=== EXERCISE DATA ===

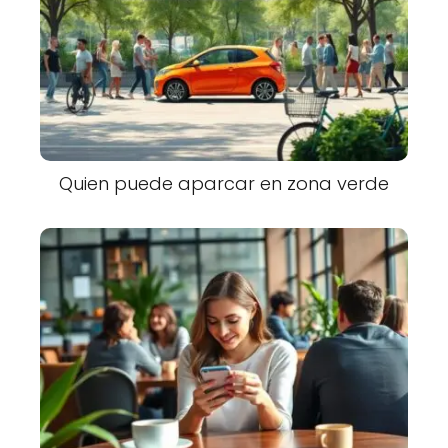
Quien puede aparcar en zona verde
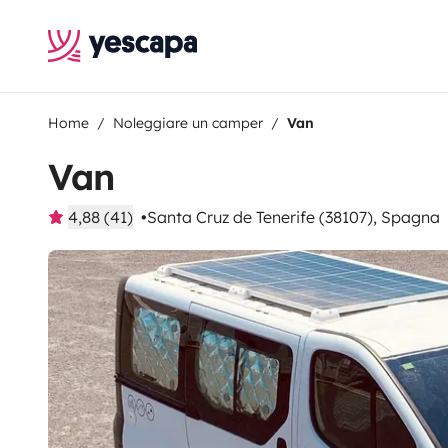
Home
Noleggiare un camper
Van
Van
4,88 (41)
Santa Cruz de Tenerife (38107), Spagna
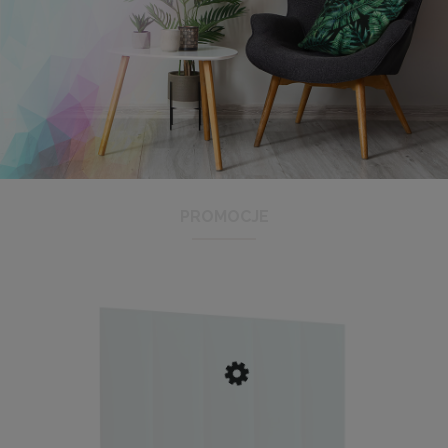
Antyrama plexi w rozmiarze 21x29,7 cm A4
3,48 zł
Cena regularna:
3,99 zł
Najniższa cena:
3,47 zł
PROMOCJE
DO KOSZYKA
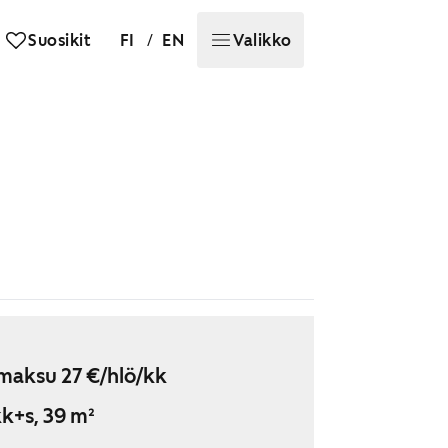
/
Suosikit
FI
EN
Valikko
maksu 27 €/hlö/kk
k+s, 39 m²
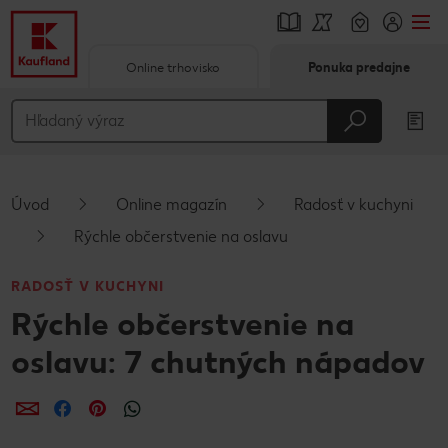
Online trhovisko
Ponuka predajne
Prejsť na
Hlavný obsah
Päta
Úvod
Online magazín
Radosť v kuchyni
Vyskakovací bočný panel
Rýchle občerstvenie na oslavu
RADOSŤ V KUCHYNI
Rýchle občerstvenie na
oslavu: 7 chutných nápadov
Zdieľať
Zdieľať
Zdieľať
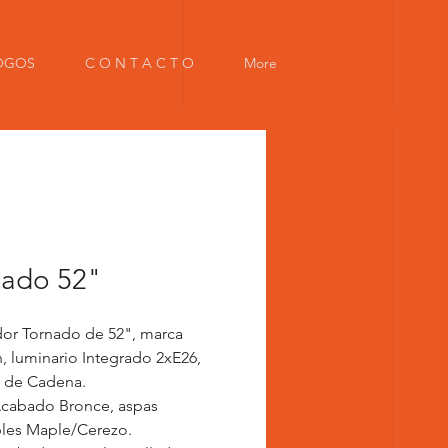
OGOS
C O N T A C T O
More
nado 52"
dor Tornado de 52", marca
, luminario Integrado 2xE26,
l de Cadena.
Acabado Bronce, aspas
bles Maple/Cerezo.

=== WHAT NEEDS TO BE DONE ===
Exactly how many lines in the listing above contain the word "oslavu"? Only the number should be given.

=== OUTPUT OF THE TASK ===
2